JohnS said:
So discussions on ideas about new thoughts and new possible theory's would be best posting on other forums? which forums would you recommend?
None of them. These discussions are inherently unproductive and have never, ever produced new physics. I would argue that they are, in fact, entirely counter to a science discussion since the arguments are virtually never based on high quality observations and experiments backed up by a rigorous mathematical framework, but on poorly designed and constructed experiments, strange ideas, bad math, and lots and lots of wishful thinking.
JohnS said:
I want to post some ideas about physics that 'could' lead to a new theory, I just want to discuss them with physicists to see if anyone could help especially with the math and laying the foundation for experimentation to maybe prove the ideas have substance.
With respect, I can guarantee you right now that you don't have anything that could lead to a new theory. The fact that you are asking for help with the math tells me this straight away. The math IS the theory. That is, math is the language and logic of theory and unless you have constructed a coherent mathematical framework then you don't have anything at all.
JohnS said:
Which would be the best area in the physics forums to post my ideas?

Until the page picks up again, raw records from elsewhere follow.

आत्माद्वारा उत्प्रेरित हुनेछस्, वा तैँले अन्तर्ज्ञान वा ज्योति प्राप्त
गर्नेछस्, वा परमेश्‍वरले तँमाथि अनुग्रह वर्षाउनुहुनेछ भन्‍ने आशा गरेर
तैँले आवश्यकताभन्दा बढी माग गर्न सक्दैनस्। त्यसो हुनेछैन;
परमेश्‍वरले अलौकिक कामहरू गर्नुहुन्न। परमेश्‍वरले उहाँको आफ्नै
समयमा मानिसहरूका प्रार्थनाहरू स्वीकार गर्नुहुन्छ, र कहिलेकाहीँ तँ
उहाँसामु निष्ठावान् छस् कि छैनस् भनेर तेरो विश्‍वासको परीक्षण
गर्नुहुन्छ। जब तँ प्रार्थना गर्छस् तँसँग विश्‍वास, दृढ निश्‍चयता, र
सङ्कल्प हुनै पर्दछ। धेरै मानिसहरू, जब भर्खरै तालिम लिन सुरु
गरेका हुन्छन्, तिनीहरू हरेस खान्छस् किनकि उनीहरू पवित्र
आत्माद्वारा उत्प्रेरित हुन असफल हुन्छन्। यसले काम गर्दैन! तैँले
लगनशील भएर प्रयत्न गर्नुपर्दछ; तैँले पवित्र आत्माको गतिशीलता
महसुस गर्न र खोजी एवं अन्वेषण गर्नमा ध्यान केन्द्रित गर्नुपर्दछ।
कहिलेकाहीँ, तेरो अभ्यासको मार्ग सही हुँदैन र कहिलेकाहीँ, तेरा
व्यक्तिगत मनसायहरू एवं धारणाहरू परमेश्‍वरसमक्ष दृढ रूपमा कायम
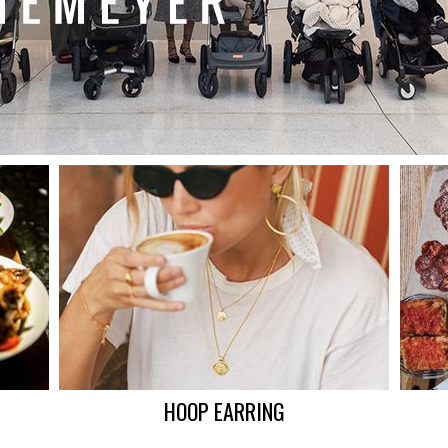
HOOP EARRING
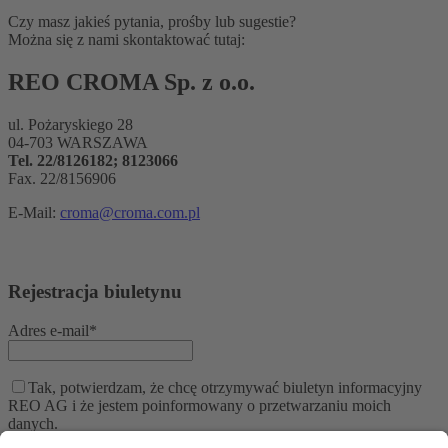
Czy masz jakieś pytania, prośby lub sugestie?
Można się z nami skontaktować tutaj:
REO CROMA Sp. z o.o.
ul. Pożaryskiego 28
04-703 WARSZAWA
Tel. 22/8126182; 8123066
Fax. 22/8156906
E-Mail:
croma@croma.com.pl
Rejestracja biuletynu
Adres e-mail*
Tak, potwierdzam, że chcę otrzymywać biuletyn informacyjny
REO AG i że jestem poinformowany o przetwarzaniu moich
danych.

None. We do not discuss personal theories here at PF. As frustrating and harsh as this might be, we believe that this actually keeps PF at a very high standard when it comes to science discussion. We tried allowing personal ideas and theories in the past and have found that these discussions never led anywhere good and only served to add 'noise' to the forum. There's nothing more frustrating that explaining for the nth time to the nth member that they aren't the next Einstein and their five-page power point presentation isn't a theory. And then having them call us close-minded buffoons for not blindly accepting their ideas.
If you want to learn science, then you are welcome to join us here at PF. But if you want to create new theories then you're going to need to spend a decade learning enough of what science already knows to be able to push beyond the known boundaries to new science. Again, this all may sound harsh, but there's a reason we don't generally have new theories being developed by a couple of guys in a basement somewhere, instead requiring multi-million or multi-billion dollar projects and teams of scientists and engineers to make progress. All the low-hanging fruit has already been discovered.